▶ **What to do**: If a line below falls between the line with "Winter Campaign" and the line with "We rely on readers like you to", or is one of those two, output it exactly; output nothing else and no pictures.

____________

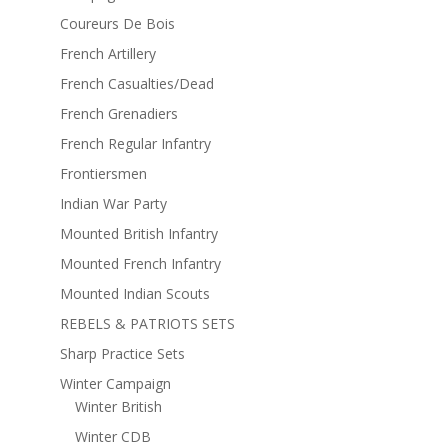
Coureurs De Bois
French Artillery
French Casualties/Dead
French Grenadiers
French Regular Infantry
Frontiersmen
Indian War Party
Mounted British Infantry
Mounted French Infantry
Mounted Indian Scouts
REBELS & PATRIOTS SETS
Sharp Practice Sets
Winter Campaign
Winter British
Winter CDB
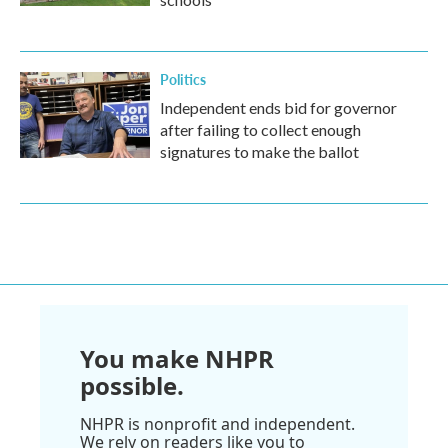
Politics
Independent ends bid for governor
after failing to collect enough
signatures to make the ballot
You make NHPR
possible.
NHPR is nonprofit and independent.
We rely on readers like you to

____________

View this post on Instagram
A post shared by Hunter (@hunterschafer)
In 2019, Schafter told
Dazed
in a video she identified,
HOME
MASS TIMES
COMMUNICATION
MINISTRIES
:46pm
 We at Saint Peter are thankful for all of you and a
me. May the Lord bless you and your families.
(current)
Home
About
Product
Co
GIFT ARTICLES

____________

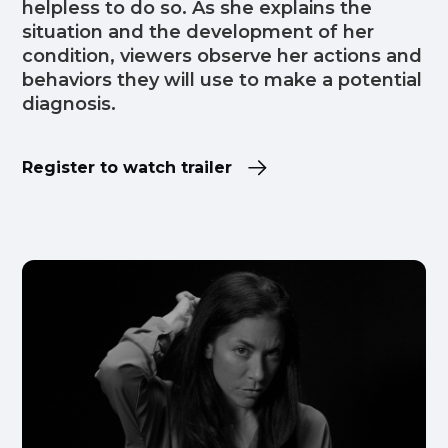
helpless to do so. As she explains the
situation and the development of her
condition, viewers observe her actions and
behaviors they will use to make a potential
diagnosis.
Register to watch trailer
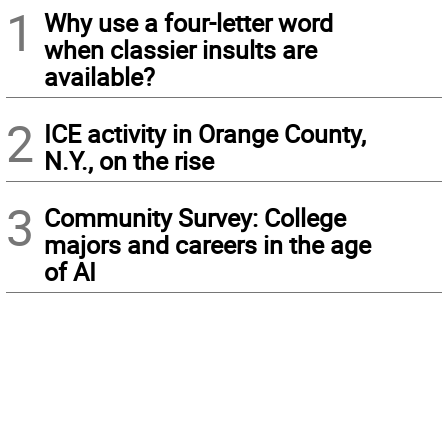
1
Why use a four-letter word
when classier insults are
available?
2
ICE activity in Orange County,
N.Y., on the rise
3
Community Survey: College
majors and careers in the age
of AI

____________

▶ **Task answer**:
Winter Campaign
Winter British
Winter CDB
Politics
Independent ends bid for governor
after failing to collect enough
signatures to make the ballot
You make NHPR
possible.
NHPR is nonprofit and independent.
We rely on readers like you to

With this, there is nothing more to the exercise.